Mi amiga Elena Medel tiene problemas en Correos. No en su oficina habitual, sino en otra, en la que entró en mala hora sin prever las consecuencias. Se ha arrepentido y lo ha contado en Twitter, donde yo me he sentido tan identificada que he corrido al teclado para contar mi caso, que es este:
Yo también tengo problemas en Correos, querida Elena. Graves e irresolubles, que me hacen echar de menos una oficina donde siempre me trataron con consideración y paciencia, y a quienes no valoré lo suficiente. Ya es cierto aquello que se dice: la felicidad se reconoce cuando se pierde.
Entro en la oficina que me corresponde desde que cambié de domicilio. Es angosta y oscura como una madriguera.
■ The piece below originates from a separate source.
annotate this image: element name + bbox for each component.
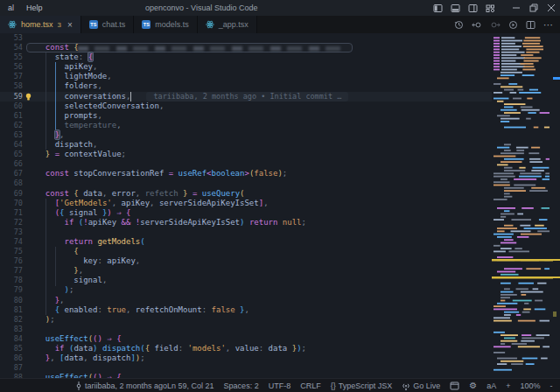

Tomo un número de una máquina. Tengo 25 personas delante. Estamos a 15 de julio. La misma escena el 15 de agosto ocurrirá con el triple de personas por atender. Tengo el 115, van por el 27. Me voy a hacer recados durante una hora y cuarto. Cuando vuelvo, sólo tengo 15 personas delante.
Voy a correos con frecuencia. Unas diez veces en tres meses. Mi DNI no pone aún mi nueva dirección. Mi DNI tampoco pone el nombre al que ha llegado el paquete. La mente preclara que me atiende no sabe de diminutivos y, por lo visto, tampoco de mudanzas. Me dice que yo no soy yo y que no va entregarme en paquete. Le cuento mi vida. Le prometo que hace mucho que recibo toda la correspondencia a nombre de Care. Ca-Re, silabeo. Y que nunca -Nun-Ca- he tenido problemas con ningún cartero, más bien todo lo contrario, he sentido gran estima por algunos compañeros suyos. Le cuento que no tengo otro nombre desde hace más de 30 años, a pesar de que el DNI se empeñe en desmentirme, y le explico -¿por qué? ¿por qué?- que firmo con él unos libros muy bonitos que algunas personas incluso se atreven a leer. Le pido que llame a la otra oficina -MI oficina de siempre- para constatar todo lo que le estoy diciendo. Pero ella no tiene el día. Nada le convence. Repite que la próxima vez no me entregará el paquete.
Otra escena: La mente preclara que se ampara tras la ventanilla me asegura que una carta de 478 gramos debe certificarse. Le aseguro que no. Insiste en que sí. Niego de nuevo. Ella se mantiene en su postura. Yo maldigo. Ya que me tratáis así qué delito cometí, murmuro. La muchacha pierde la paciencia. Yo también. Si no llega a darme la razón allí mismo, le recito el soliloquio de Segismundo completito.
Hace una semana tomé una decisión. Regresé a mi oficina de siempre, casi lloré al ver a los amables empleados, abracé al director, le imploré que hiciera algo por mí y por mi salud postal. Y lo hizo. Aleluya, lo hizo.
Así que todo ha pasado, por fortuna. Da igual donde una vive, a dónde va o de dónde viene, hay cosas tan importantes en la vida que no pueden depender de tu código postal. Esa oficina de correos donde no te piden el DNI, donde te guardan los paquetes aunque caduquen, donde te avisan si hay algo que huele a importante, donde el director bromea contigo cuando llevas días sin ir, donde... esa oficina de correos debe estar en tu vida para que todo tenga sentido.